Do you suffer, as do I, from confusing Upton Sinclair and Sinclair Lewis? They were very different writers, but both were writers and shared a name. Here are two people who never suffered this confusion. Item 109 is a copy of Dragon's Teeth by Upton Sinclair, inscribed to Sinclair Lewis. They were friends. Upton avoids any confusion by using Lewis' nickname, “Hal,” in the inscription. He writes, “To Hal, How many strange things have happened in the world since fate brought us together. Upton, Xmas, 1941.” That fate came in 1906, when Lewis left Yale and became a janitor in Upton's Helicon Hall colony. Upton Sinclair founded the colony with funds from his most famous novel, The Jungle, an hour from New York in New Jersey. It was a communal setting, a place where artists and professionals could move to live in a farming community. It was all very groovy, but the place burned down the following year and was never rebuilt. Dragon's Teeth is a story about a man rescuing his Jewish in-laws' family from Germany in the early 1930s. $15,000.


Perhaps Helicon Hall would have succeeded if the communal meals had been better. This cookbook might have suited the crowd but it came along 64 years too late. It is The Hippie Cookbook or Don't Eat Your Food Stamps, by Gordon and Phyllis Grabe, published in 1970. The food for the most part is unremarkable but the descriptions make it entertaining.
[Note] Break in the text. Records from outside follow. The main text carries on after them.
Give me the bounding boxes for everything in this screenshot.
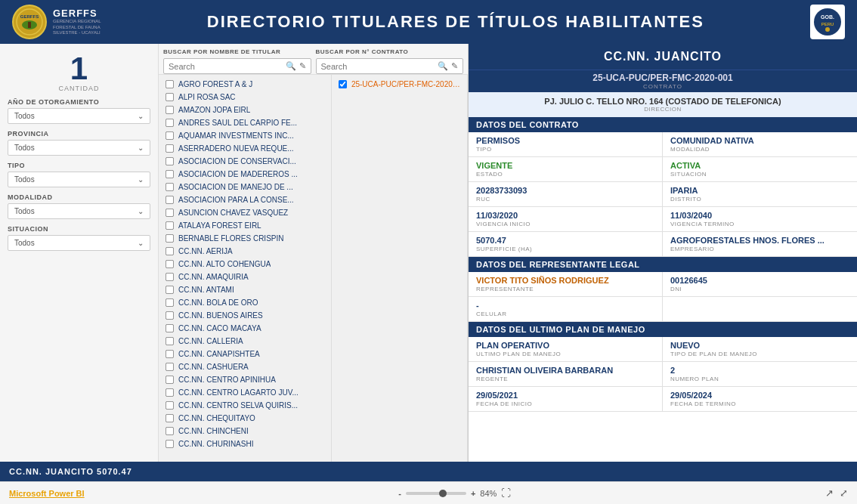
- list-item[interactable]: CC.NN. BOLA DE ORO: [165, 296, 325, 309]
- list-item[interactable]: ASOCIACION DE CONSERVACI...: [165, 155, 325, 168]
- filter-año-label: AÑO DE OTORGAMIENTO: [8, 98, 150, 106]
- contract-list-item[interactable]: 25-UCA-PUC/PER-FMC-2020-...: [338, 78, 461, 91]
- search-contract-box[interactable]: 🔍 ✎: [316, 58, 464, 74]
- list-item[interactable]: BERNABLE FLORES CRISPIN: [165, 232, 325, 245]
- list-item[interactable]: ATALAYA FOREST EIRL: [165, 219, 325, 232]
- list-item[interactable]: CC.NN. CASHUERA: [165, 360, 325, 373]
- list-item-checkbox[interactable]: [166, 144, 174, 153]
- list-item-checkbox[interactable]: [166, 80, 174, 88]
- edit-contract-icon[interactable]: ✎: [451, 61, 458, 71]
- list-item[interactable]: AGRO FOREST A & J: [165, 78, 325, 91]
- list-item[interactable]: CC.NN. CHURINASHI: [165, 438, 325, 450]
- fullscreen-icon[interactable]: ⛶: [501, 487, 511, 499]
- representante-cell: VICTOR TITO SIÑOS RODRIGUEZ REPRESENTANT…: [469, 272, 663, 296]
- dni-label: DNI: [670, 286, 849, 292]
- list-item[interactable]: ASOCIACION PARA LA CONSE...: [165, 193, 325, 206]
- rep-data-row2: - CELULAR: [469, 297, 857, 322]
- list-item-checkbox[interactable]: [166, 234, 174, 243]
- list-item-checkbox[interactable]: [166, 286, 174, 294]
- list-item-checkbox[interactable]: [166, 131, 174, 140]
- list-item[interactable]: CC.NN. CACO MACAYA: [165, 322, 325, 335]
- list-item[interactable]: CC.NN. ALTO COHENGUA: [165, 258, 325, 271]
- list-item-checkbox[interactable]: [166, 337, 174, 345]
- list-item-checkbox[interactable]: [166, 209, 174, 217]
- list-item[interactable]: CC.NN. AMAQUIRIA: [165, 271, 325, 283]
- list-item[interactable]: CC.NN. CENTRO SELVA QUIRIS...: [165, 399, 325, 412]
- list-item[interactable]: CC.NN. CANAPISHTEA: [165, 348, 325, 360]
- list-item-checkbox[interactable]: [166, 170, 174, 178]
- list-item[interactable]: CC.NN. CENTRO LAGARTO JUV...: [165, 386, 325, 399]
- detail-header: CC.NN. JUANCITO: [469, 44, 857, 70]
- list-item-checkbox[interactable]: [166, 427, 174, 435]
- expand-icon[interactable]: ⤢: [840, 487, 848, 499]
- search-contract-input[interactable]: [321, 62, 437, 71]
- list-item-checkbox[interactable]: [166, 273, 174, 281]
- list-item-checkbox[interactable]: [166, 260, 174, 268]
- list-item[interactable]: CC.NN. ANTAMI: [165, 283, 325, 296]
- list-item-label: BERNABLE FLORES CRISPIN: [178, 234, 283, 243]
- list-item[interactable]: CC.NN. CENTRO APINIHUA: [165, 373, 325, 386]
- vigencia-termino-value: 11/03/2040: [670, 211, 849, 220]
- list-item-checkbox[interactable]: [166, 93, 174, 101]
- situacion-value: ACTIVA: [670, 161, 849, 170]
- list-item-checkbox[interactable]: [166, 376, 174, 384]
- pbi-link[interactable]: Microsoft Power BI: [9, 489, 85, 498]
- list-item-checkbox[interactable]: [166, 440, 174, 448]
- list-item-checkbox[interactable]: [166, 106, 174, 114]
- list-item-label: CC.NN. BOLA DE ORO: [178, 298, 258, 307]
- list-item-checkbox[interactable]: [166, 221, 174, 230]
- app-header: GERFFS GERFFS GERENCIA REGIONALFORESTAL …: [0, 0, 857, 44]
- zoom-plus-button[interactable]: +: [471, 489, 475, 498]
- list-item-checkbox[interactable]: [166, 311, 174, 320]
- list-item-checkbox[interactable]: [166, 401, 174, 410]
- list-item-checkbox[interactable]: [166, 247, 174, 255]
- empresario-value: AGROFORESTALES HNOS. FLORES ...: [670, 236, 849, 245]
- list-item[interactable]: ANDRES SAUL DEL CARPIO FE...: [165, 116, 325, 129]
- list-item[interactable]: ASOCIACION DE MANEJO DE ...: [165, 181, 325, 193]
- list-item-checkbox[interactable]: [166, 350, 174, 358]
- filter-situacion-dropdown[interactable]: Todos ⌄: [8, 235, 150, 251]
- distrito-label: DISTRITO: [670, 196, 849, 203]
- filter-tipo-dropdown[interactable]: Todos ⌄: [8, 172, 150, 187]
- list-item-label: ASOCIACION DE MADEREROS ...: [178, 170, 298, 178]
- list-item-checkbox[interactable]: [166, 388, 174, 397]
- filter-modalidad: MODALIDAD Todos ⌄: [8, 193, 150, 219]
- fecha-termino-cell: 29/05/2024 FECHA DE TERMINO: [663, 387, 857, 411]
- list-item-checkbox[interactable]: [166, 414, 174, 422]
- list-item[interactable]: ASUNCION CHAVEZ VASQUEZ: [165, 206, 325, 219]
- search-name-input[interactable]: [169, 62, 284, 71]
- list-item[interactable]: ASERRADERO NUEVA REQUE...: [165, 142, 325, 155]
- list-item[interactable]: CC.NN. AERIJA: [165, 245, 325, 258]
- list-item[interactable]: CC.NN. CHEQUITAYO: [165, 412, 325, 425]
- list-item[interactable]: AQUAMAR INVESTMENTS INC...: [165, 129, 325, 142]
- list-item[interactable]: CC.NN. CALLERIA: [165, 335, 325, 348]
- plan-cell: PLAN OPERATIVO ULTIMO PLAN DE MANEJO: [469, 337, 663, 361]
- list-item-checkbox[interactable]: [166, 119, 174, 127]
- zoom-slider[interactable]: [406, 492, 466, 495]
- zoom-minus-button[interactable]: -: [398, 489, 401, 498]
- list-item[interactable]: AMAZON JOPA EIRL: [165, 104, 325, 116]
- list-item[interactable]: CC.NN. BUENOS AIRES: [165, 309, 325, 322]
- list-item-checkbox[interactable]: [166, 324, 174, 332]
- contract-data-row4: 11/03/2020 VIGENCIA INICIO 11/03/2040 VI…: [469, 207, 857, 232]
- list-item-checkbox[interactable]: [166, 298, 174, 307]
- contract-list-checkbox[interactable]: [339, 80, 347, 88]
- vigencia-inicio-cell: 11/03/2020 VIGENCIA INICIO: [469, 207, 663, 231]
- filter-provincia-dropdown[interactable]: Todos ⌄: [8, 140, 150, 156]
- share-icon[interactable]: ↗: [825, 487, 834, 499]
- list-item-checkbox[interactable]: [166, 157, 174, 165]
- list-item[interactable]: CC.NN. CHINCHENI: [165, 425, 325, 438]
- estado-cell: VIGENTE ESTADO: [469, 157, 663, 181]
- search-name-box[interactable]: 🔍 ✎: [163, 58, 311, 74]
- search-contract-label: BUSCAR POR N° CONTRATO: [316, 48, 464, 55]
- zoom-thumb[interactable]: [439, 490, 447, 497]
- list-item-checkbox[interactable]: [166, 363, 174, 371]
- list-item-checkbox[interactable]: [166, 196, 174, 204]
- list-item[interactable]: ASOCIACION DE MADEREROS ...: [165, 168, 325, 181]
- list-item[interactable]: ALPI ROSA SAC: [165, 91, 325, 104]
- edit-icon[interactable]: ✎: [299, 61, 306, 71]
- list-item-checkbox[interactable]: [166, 183, 174, 191]
- filter-situacion-label: SITUACION: [8, 225, 150, 233]
- filter-modalidad-dropdown[interactable]: Todos ⌄: [8, 203, 150, 219]
- filter-año-dropdown[interactable]: Todos ⌄: [8, 108, 150, 124]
The catalogue notes, “Apparently if you are female, cooking bare-breasted is required.” Indeed, there is a section on “cooking in the nude,” which undoubtedly would have made the members appreciate the meals more. They offer selections such as “peace pancakes” and “paddy wagon rice patties,” which appear to be standard fare rebadged to appeal to their audience. Item 25. $275.


Since this collection comes from Waiting for Godot Books, there must be something relating to Waiting for Godot. Here it is! This is not the typical Godot item. It is a broadside poster for ...the 1st All Female Production of Samuel Becket's [sic] Waiting for Godot Tuesday, 20th July to Sunday 25th July, 1971. I can't vouch for the accuracy of the “1st” claim, but it sounds likely. I'm not sure how Vladimir and Estragon would have felt about being portrayed by women. Beckett didn't like it. The booksellers tell us, “Beckett, and then his estate, strongly resisted the casting of all female actors, going as far as bringing legal action against several productions to mixed results.” I don't know why he objected. Would that interfere with the plot, make it harder to understand? The show took place at The Little Theatre Club in London. Item 6. $4,500.
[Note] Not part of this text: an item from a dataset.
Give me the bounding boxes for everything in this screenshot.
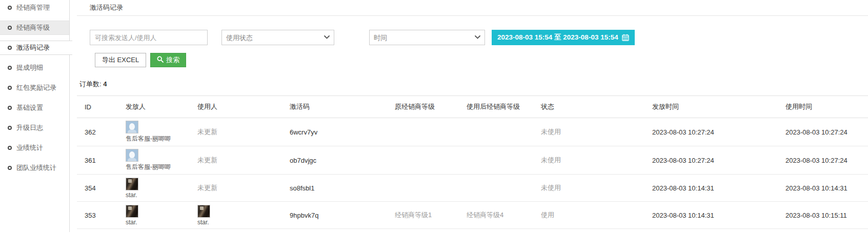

Here are a couple of broadsides containing the wisdom of Hunter S. Thompson. One was written in 1960, when Thompson was a young man, the other in 1994, when he was not. Both are quintessential Hunter Thompson. The first is an Open Letter to San Francisco. It pictures Thompson kneeling alongside a flat, deserted, desert road, probably in Nevada along a route one might take escaping San Francisco. He describes San Francisco as “City of hills and fog and water, bankers and boobs – Republicans all. City of no jobs - 'sorry we have no openings here...'” San Francisco has changed. It is certainly no longer all Republicans, and there are plenty of jobs. They just don't pay enough to be able to live in San Francisco. You still need lots of money to live there, even more now, so that hasn't changed. Published in 1996. Item 114. $1,500.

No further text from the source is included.